A exposição tem o belo nome de Città Africane in Movimento e são muitos fotógrafos. É belíssima a exposição.
Estamos na Veneza de dentro. Amamos este bairro tão simples, nenhuma suntuosidade, mas o silêncio dos canais.
No Campiello del Pestrin há um restaurante tipicamente veneziano onde vão comer os trabalhadores locais, os gondoleiros : Trattoria Cea.
Quando chegamos estava abarrotado e o movimento era magnifico , uma dança de pratos e jarras de vinho, cestas com pães para lá e para cá. As mesas são coletivas e nos sentamos finalmente, depois de alguma espera, ao lado de três trabalhadores.

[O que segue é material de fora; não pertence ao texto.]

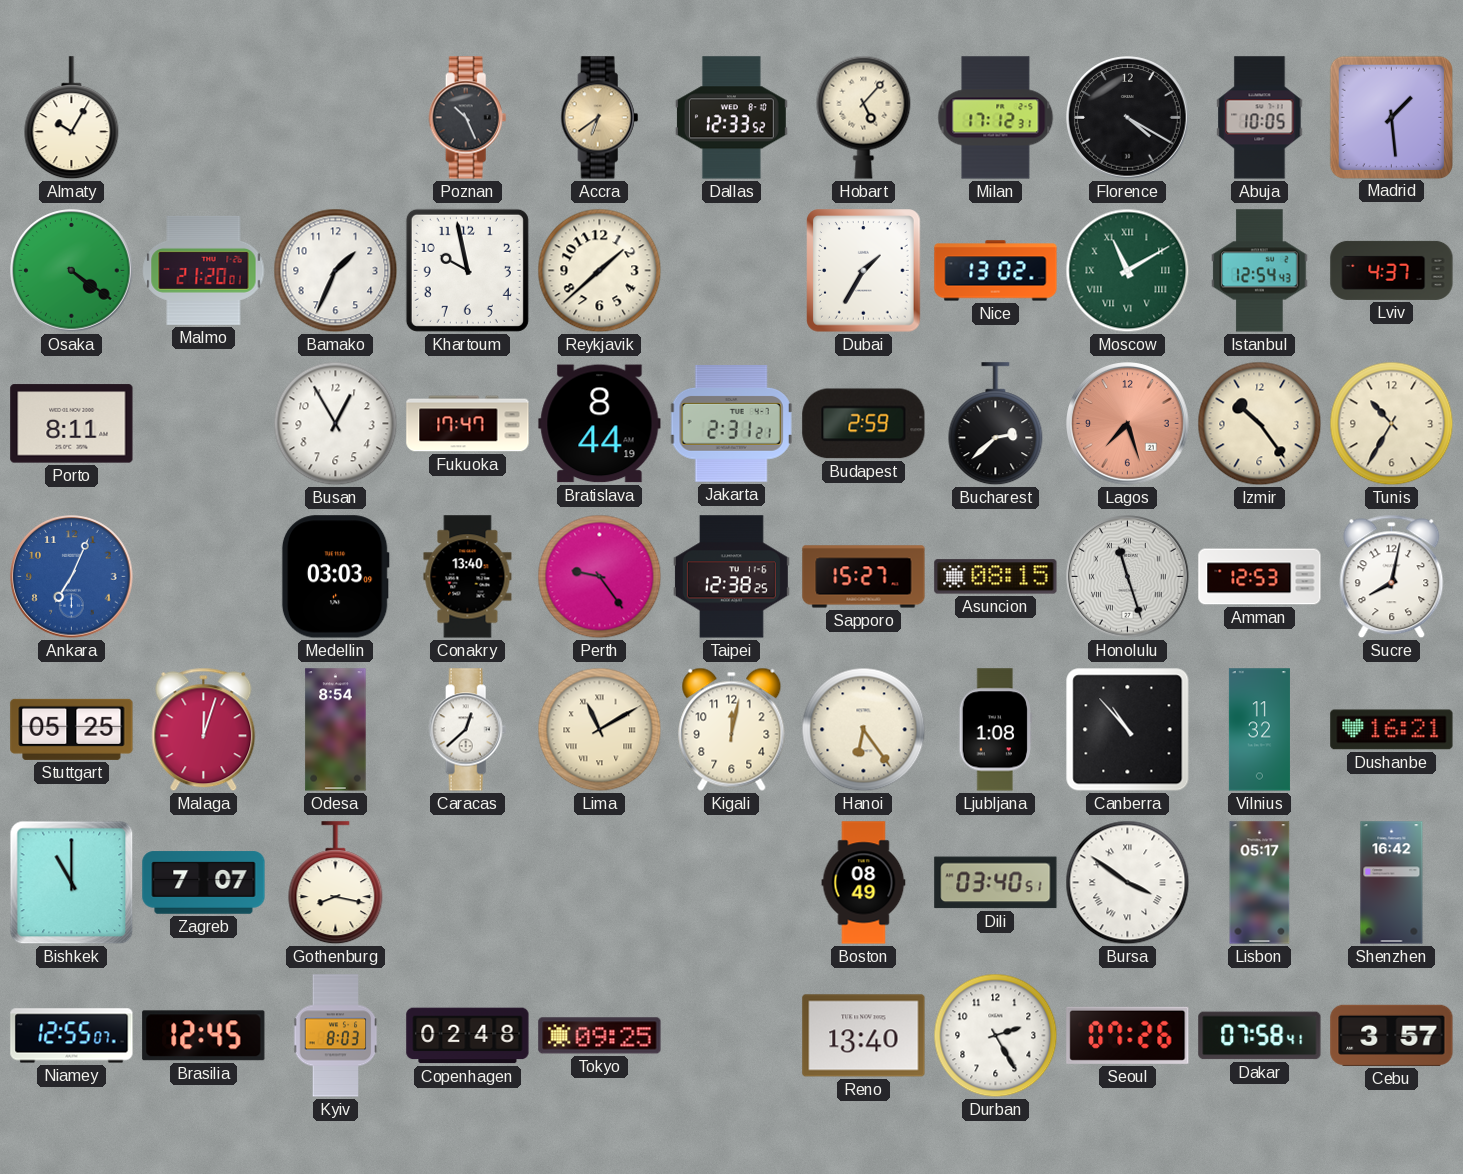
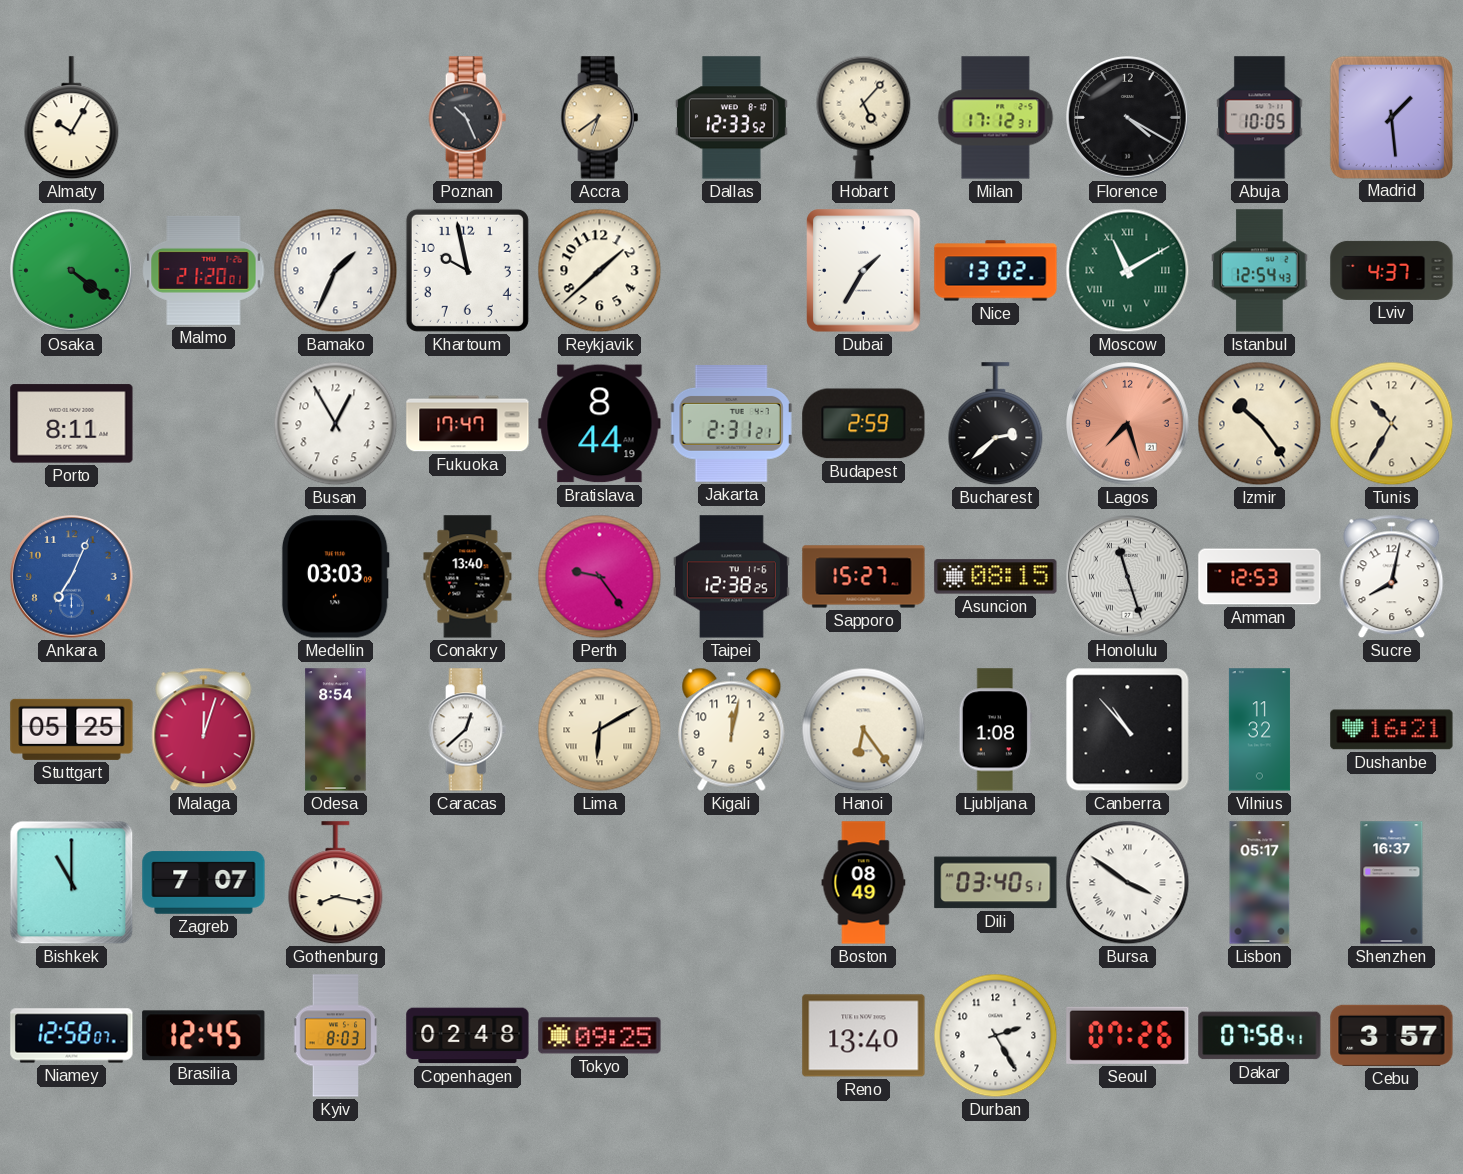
Lima: 11:10 -> 6:10
Shenzhen: 16:42 -> 16:37
Niamey: 12:55 -> 12:58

O Menu do Dia, composto por três pratos por 16 euros, era magnífico. Comi uma pasta a la rabiatta, um prato de cogumelos frescos, uma lula em sua tinta com polenta branca, a polenta veneziana. O pão bem camponês, bem tosco, como adoro. Meio litro de vinho da casa.
A senhora que servia era super paciente ,nos explicou cada prato e conhecia todos e beijava todo mundo. Perguntei e ela me respondeu: todos os dias há um menu diferente. Mas a Fondamenta Nuove fica longe, impossível comer lá todos os dias, infelizmente.
Ao sairmos havia uma loja fechada, parecia uma exposição permanente, e a sua vitrine era de enlouquecer. Ali havia sido , isso eu entendi, uma antiga tipografia, que neste ano completava 500 anos. Era a tipografia de Aldous Manutius e a data: 1515.
Como sei que a Fondamenta Nuove foi destruída e refeita, não sei se nestes quinhentos anos sempre esteve no mesmo lugar..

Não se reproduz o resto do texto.